What the task requires = For this exercise, restate the data below with no change at all.

Saved data entries =

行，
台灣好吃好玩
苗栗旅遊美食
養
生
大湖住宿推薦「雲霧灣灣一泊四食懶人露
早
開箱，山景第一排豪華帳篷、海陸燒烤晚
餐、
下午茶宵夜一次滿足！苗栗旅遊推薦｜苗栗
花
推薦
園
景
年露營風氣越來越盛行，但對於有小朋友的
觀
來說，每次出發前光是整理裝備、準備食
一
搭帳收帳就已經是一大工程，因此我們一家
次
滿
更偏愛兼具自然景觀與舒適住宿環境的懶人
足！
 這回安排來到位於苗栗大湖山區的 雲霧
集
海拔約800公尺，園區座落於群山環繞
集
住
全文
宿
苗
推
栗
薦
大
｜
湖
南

Result =
行，
台灣好吃好玩
苗栗旅遊美食
養
生
大湖住宿推薦「雲霧灣灣一泊四食懶人露
早
開箱，山景第一排豪華帳篷、海陸燒烤晚
餐、
下午茶宵夜一次滿足！苗栗旅遊推薦｜苗栗
花
推薦
園
景
年露營風氣越來越盛行，但對於有小朋友的
觀
來說，每次出發前光是整理裝備、準備食
一
搭帳收帳就已經是一大工程，因此我們一家
次
滿
更偏愛兼具自然景觀與舒適住宿環境的懶人
足！
 這回安排來到位於苗栗大湖山區的 雲霧
集
海拔約800公尺，園區座落於群山環繞
集
住
全文
宿
苗
推
栗
薦
大
｜
湖
南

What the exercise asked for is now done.